Travel Writing Workshop review and critique

Travel Talk

Silver Travel Advisor Travel Writing Workshop

After our travel writing workshop, we ask each attendee to write an article for critique by Nick Dalton, the idea being that they can make good use of their newly honed skills.

Steve Francis decided to do just that but with a twist! Rather than writing a piece about a destination, he wrote about the course itself, and his article below was duly critiqued by course tutor, Nick Dalton.

Steve’s Review

Following the demise of my parents I inherited a large box of photo albums and loose pictures all of which related to their lives before I came along and modified it. My children looking at the various photographs asked who, what, where and when to which I had no answer. It was at this point I decided to write my life story for them. I was on a yacht delivery from São Palo in Brazil to Falmouth, which was to be a three month journey , and thought to fill the time with writing. This branched out into keeping a journal of our escapades, storms encountered and the excitement of watching the coast of Cornwall growing out of the early morning mist. A new hobby was born.

Having written several blogs for Silver Travel Adviser about my travels in Thailand I thought attending the witting course might sort out some of the wobbly things that happen to me whilst putting pen to paper.

The trip from Falmouth to “Lunun” had its usual excitement of getting lost and being back in the capital. I alighted the underground at Hyde Park Corner as per the joining instructions and taking exit 3 headed for Grovesnor Place. I arrived at the same time as Mags and received a warm welcome from Debbie. After a welcoming cup of tea we casually talked together until our last attendee arrived and we sat down to introduce ourselves more formally. I was surprised to find we all had such different backgrounds and aims of what we wanted to achieve from the course. We had all had to write a 300 word piece on somewhere we had been and submit it for appraisal before the course. Everyone had edited to achieve this but my usual “last” entry was by far the longest, probably 600 words, as I’d done a calculation of 12 words to the line. I sat in trepidation as my essay was last, dreaming up various excuses for overrunning then it dawned on me that I needed to learn how to shorten my ramblings.

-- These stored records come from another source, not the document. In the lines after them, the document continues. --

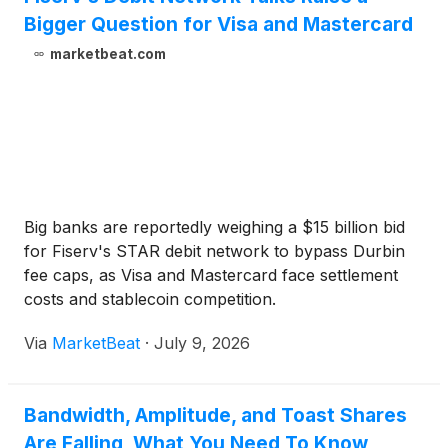
Bigger Question for Visa and Mastercard
marketbeat.com
Big banks are reportedly weighing a $15 billion bid
for Fiserv's STAR debit network to bypass Durbin
fee caps, as Visa and Mastercard face settlement
costs and stablecoin competition.
Via
MarketBeat
·
July 9, 2026
Bandwidth, Amplitude, and Toast Shares
Are Falling, What You Need To Know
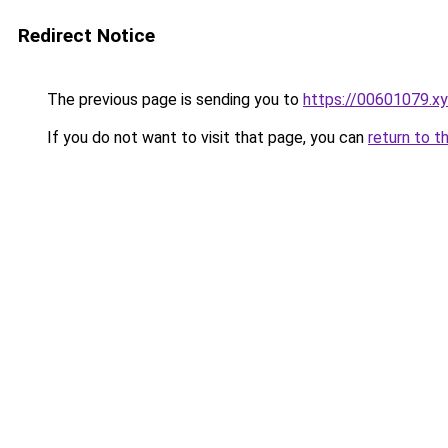
Redirect Notice
The previous page is sending you to
https://00601079.x
If you do not want to visit that page, you can
return to t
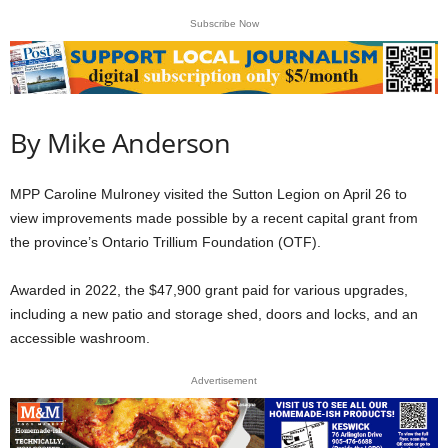
Subscribe Now
By Mike Anderson
MPP Caroline Mulroney visited the Sutton Legion on April 26 to
view improvements made possible by a recent capital grant from
the province’s Ontario Trillium Foundation (OTF).
Awarded in 2022, the $47,900 grant paid for various upgrades,
including a new patio and storage shed, doors and locks, and an
accessible washroom.
Advertisement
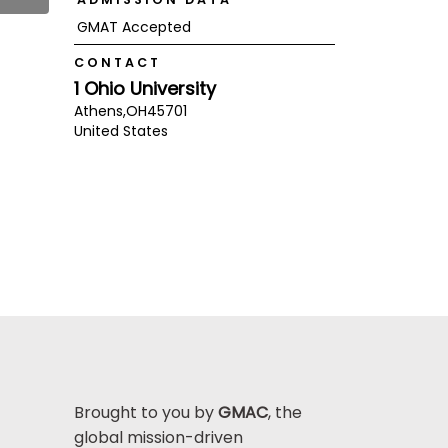
GMAT Accepted
CONTACT
1 Ohio University
Athens,
OH
45701
United States
Brought to you by
GMAC
, the
global mission-driven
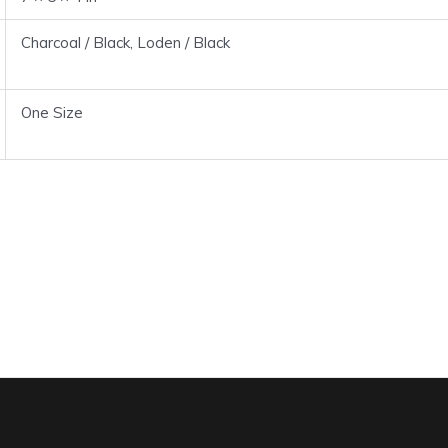
Charcoal / Black, Loden / Black
One Size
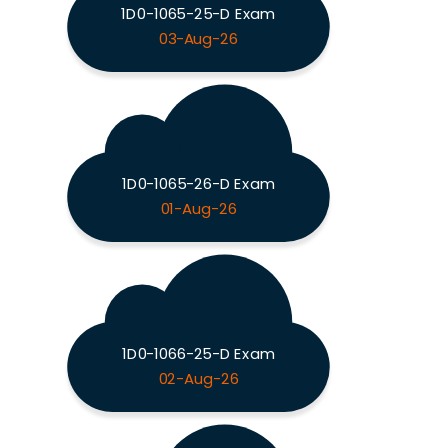
1D0-1065-25-D Exam
03-Aug-26
1D0-1065-26-D Exam
01-Aug-26
1D0-1066-25-D Exam
02-Aug-26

The course instructors Deborah and Nick gave a great critique of our pieces giving good examples of how we could improve the piece we had written. We then had a chance to rewrite some of our submission using what we had learnt. The result was a great improvement by us all and I managed to shorten and liven up mine.

Lunch was a chance to chat and find out about each other’s travels, us silver travellers do get about you know, and gather information on places I would like to visit someday.

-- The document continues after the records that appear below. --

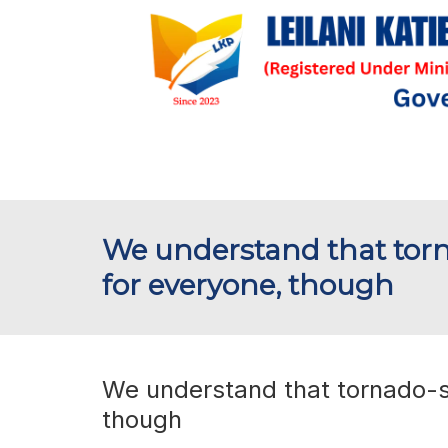
We understand that torna
for everyone, though
We understand that tornado-st
though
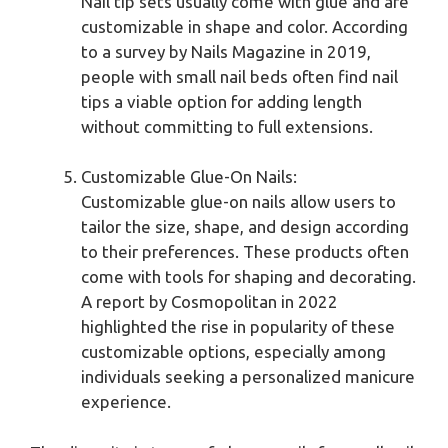
Nail tip sets usually come with glue and are
customizable in shape and color. According
to a survey by Nails Magazine in 2019,
people with small nail beds often find nail
tips a viable option for adding length
without committing to full extensions.
Customizable Glue-On Nails:
Customizable glue-on nails allow users to
tailor the size, shape, and design according
to their preferences. These products often
come with tools for shaping and decorating.
A report by Cosmopolitan in 2022
highlighted the rise in popularity of these
customizable options, especially among
individuals seeking a personalized manicure
experience.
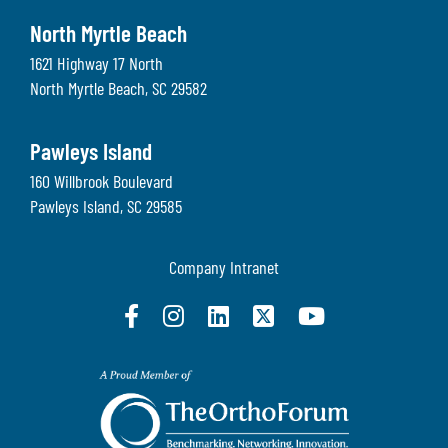
North Myrtle Beach
1621 Highway 17 North
North Myrtle Beach
,
SC
29582
Pawleys Island
160 Willbrook Boulevard
Pawleys Island
,
SC
29585
Company Intranet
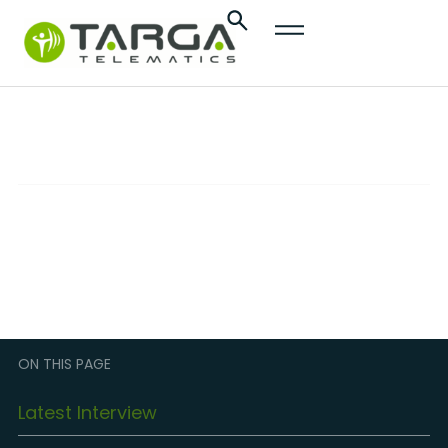
content
OEM Connectivity
TECHNOLOGY
Sophisticated empowerment of fleets and
smart mobility services
ON THIS PAGE
Latest Interview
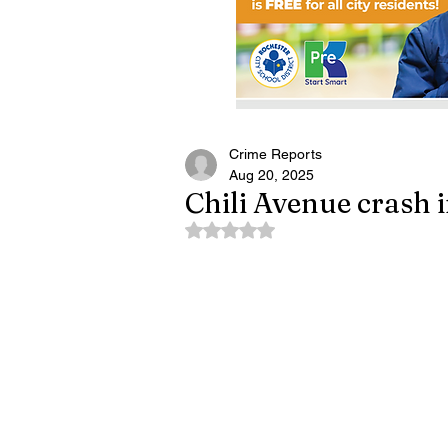
Crime Reports
Aug 20, 2025
Chili Avenue crash 
Rated NaN out of 5 stars.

We had several other exercises which to tell of them would spoil it for future course attendees. The wind up consisted of blog and twitter advice with an added bonus of where to look for travel writing competitions. All too soon for all of us it was over and I for one sat dazed at the simple things I had overlooked when writing. It is so worthwhile doing the course even if you just keep a journal of your travels. The course was over and I had run out of excuses to stand and natter and absorb more information I had to leave. One last hug then I was out to the noise and bustle of London again with a dash across to Paddington station to beat the rush hour. I wonder if I could fill the gap left by Alan Whicker?

Nick’s critique

Well done, Steve. I think it would be a foolish person to disagree with your travel writing views of a travel writing course!

As we talked about on the course, you have found an interesting way into the piece with the box of photos. It’s a rather moving introduction although perhaps you could have introduced a little more of a travel element into it – were there photographs of family holidays, of destinations that have become important family meeting spots?

Then perhaps tell us a little more about your journal – there must surely be some good stories there. And how much did you write?

I like the autobiographical thread that runs through the piece,  from sailing around the world to getting lost in London. And all credit for recognising that there is always something to learn when it comes to writing. And for seeing how results can be immediate.

Although I like the Alan Whicker line I might have been tempted to bring the piece full circle, saying something like ‘Who’d have thought that a dusty box of family photos could have changed my life in such a big way.’

But I’m impressed that you have taken on board things that Deborah and I said, and have chosen a very different piece of writing for your homework. And I’m glad that you’ve manage to have a pleasing social occasion as well as a travel writing course.